__Directions for this task__:
Go through the records and filter out every line lacking the word "take"; copy the lines that remain.

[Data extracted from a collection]
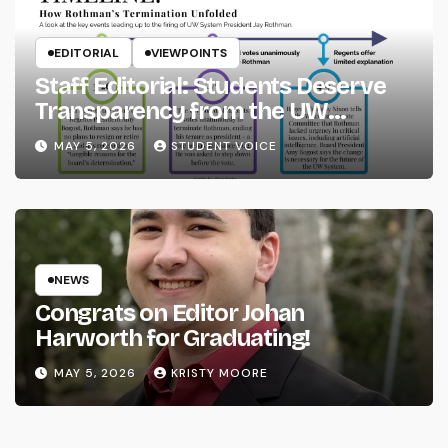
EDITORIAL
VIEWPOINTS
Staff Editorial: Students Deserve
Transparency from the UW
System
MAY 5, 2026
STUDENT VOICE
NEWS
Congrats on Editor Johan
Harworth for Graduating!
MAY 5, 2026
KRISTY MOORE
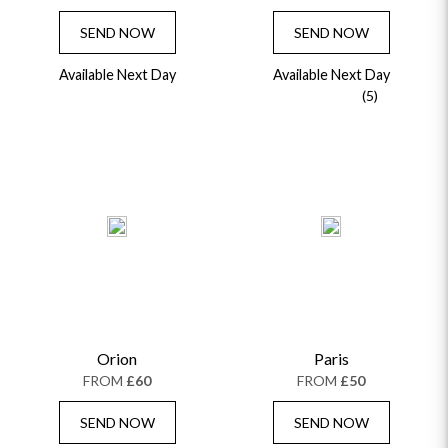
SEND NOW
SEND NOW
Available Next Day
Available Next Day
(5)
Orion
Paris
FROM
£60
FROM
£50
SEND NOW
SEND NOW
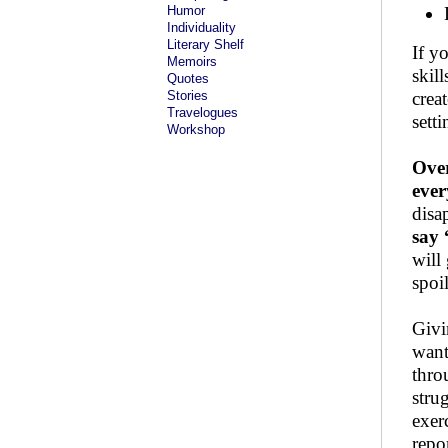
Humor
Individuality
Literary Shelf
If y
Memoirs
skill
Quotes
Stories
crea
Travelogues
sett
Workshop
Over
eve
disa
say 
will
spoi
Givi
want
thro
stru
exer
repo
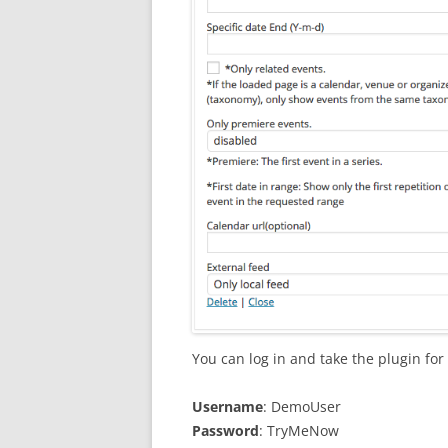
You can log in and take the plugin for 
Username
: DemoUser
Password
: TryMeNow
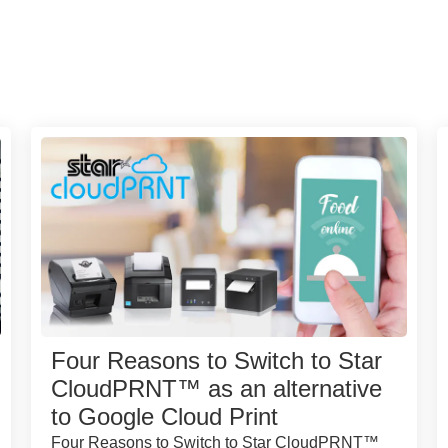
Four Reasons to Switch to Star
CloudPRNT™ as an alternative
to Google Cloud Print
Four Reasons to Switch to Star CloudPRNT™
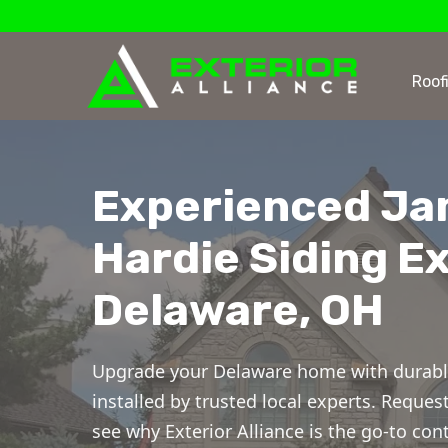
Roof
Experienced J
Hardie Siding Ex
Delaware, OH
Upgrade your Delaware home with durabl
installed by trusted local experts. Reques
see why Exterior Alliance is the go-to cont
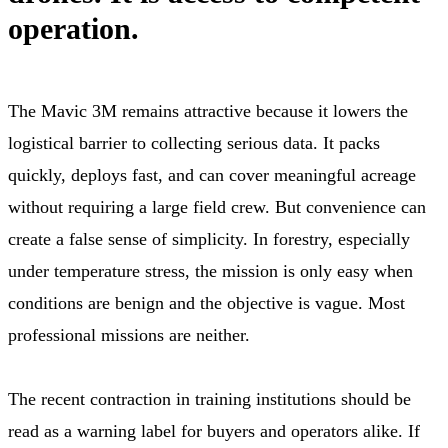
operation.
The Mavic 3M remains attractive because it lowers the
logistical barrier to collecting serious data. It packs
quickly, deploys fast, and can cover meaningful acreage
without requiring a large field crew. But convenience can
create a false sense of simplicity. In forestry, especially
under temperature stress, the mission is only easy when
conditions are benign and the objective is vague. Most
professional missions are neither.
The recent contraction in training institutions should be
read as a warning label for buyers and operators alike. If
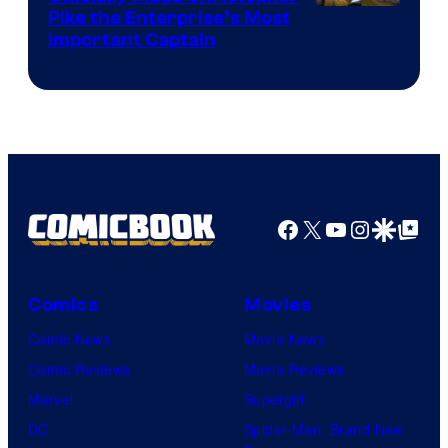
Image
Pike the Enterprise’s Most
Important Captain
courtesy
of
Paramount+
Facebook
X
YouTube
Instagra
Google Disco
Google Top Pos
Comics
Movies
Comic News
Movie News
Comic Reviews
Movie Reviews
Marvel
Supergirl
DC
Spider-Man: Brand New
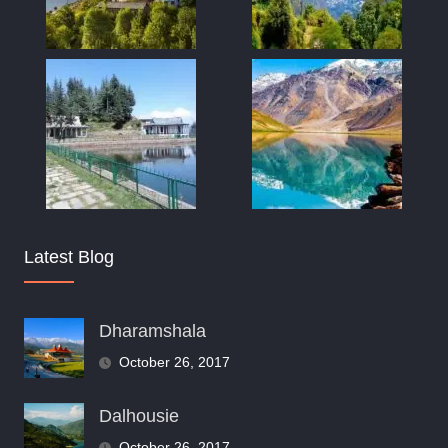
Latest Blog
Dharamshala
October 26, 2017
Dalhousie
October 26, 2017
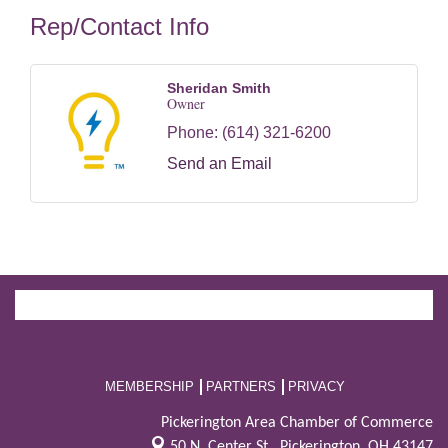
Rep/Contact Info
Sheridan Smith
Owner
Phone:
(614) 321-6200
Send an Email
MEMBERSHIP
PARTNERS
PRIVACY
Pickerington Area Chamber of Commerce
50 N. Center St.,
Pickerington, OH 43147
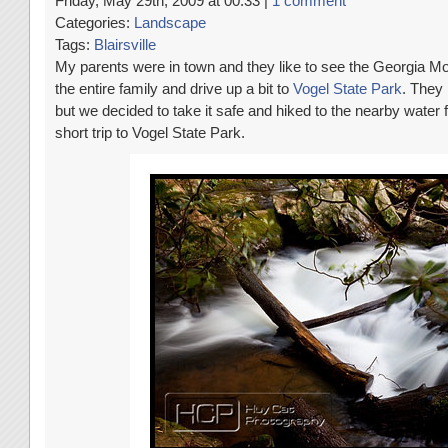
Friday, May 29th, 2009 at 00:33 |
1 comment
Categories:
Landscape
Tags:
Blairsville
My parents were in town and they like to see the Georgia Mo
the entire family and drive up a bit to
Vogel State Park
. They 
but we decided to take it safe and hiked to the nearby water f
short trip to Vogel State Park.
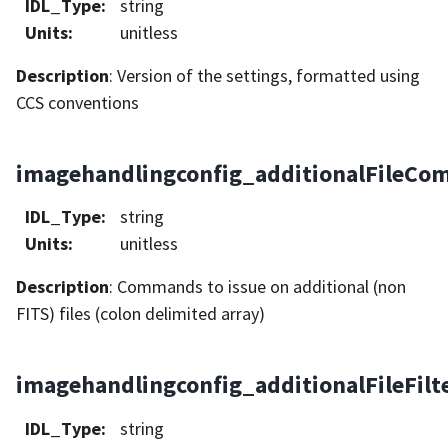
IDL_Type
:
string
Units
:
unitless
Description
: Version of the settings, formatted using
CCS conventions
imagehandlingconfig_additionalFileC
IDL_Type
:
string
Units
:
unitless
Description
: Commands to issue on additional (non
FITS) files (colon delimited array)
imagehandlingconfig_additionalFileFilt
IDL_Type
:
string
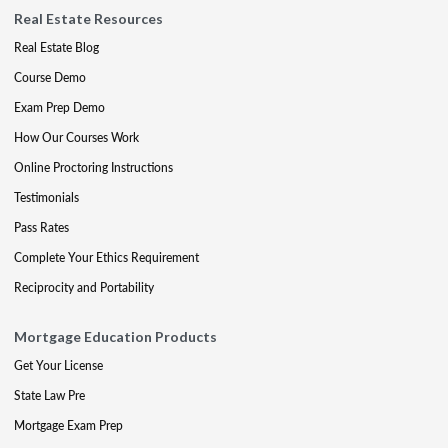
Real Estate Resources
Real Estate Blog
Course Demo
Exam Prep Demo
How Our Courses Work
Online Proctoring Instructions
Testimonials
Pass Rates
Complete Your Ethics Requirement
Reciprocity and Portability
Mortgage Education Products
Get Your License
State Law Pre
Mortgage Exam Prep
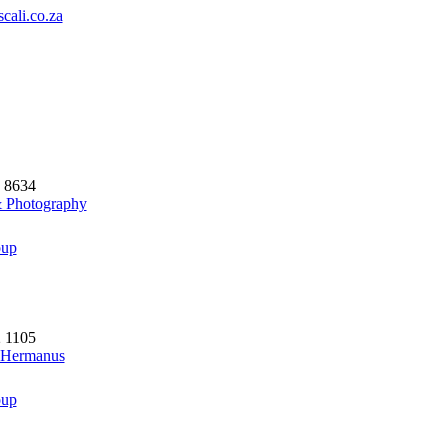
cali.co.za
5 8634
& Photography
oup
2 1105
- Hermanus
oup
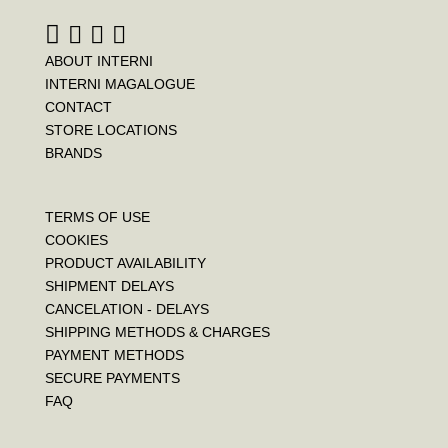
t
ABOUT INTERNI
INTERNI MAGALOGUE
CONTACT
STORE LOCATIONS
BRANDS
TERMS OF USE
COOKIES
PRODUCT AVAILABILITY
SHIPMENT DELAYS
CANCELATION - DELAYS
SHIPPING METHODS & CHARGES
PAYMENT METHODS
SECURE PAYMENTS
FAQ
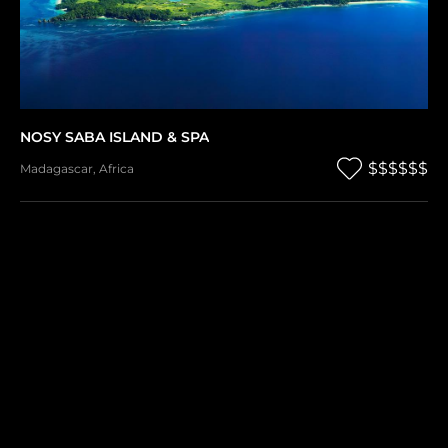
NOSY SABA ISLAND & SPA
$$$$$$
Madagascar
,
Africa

__Output__:
You can log in and take the plugin for 
but we decided to take it safe and hiked to the nearby water f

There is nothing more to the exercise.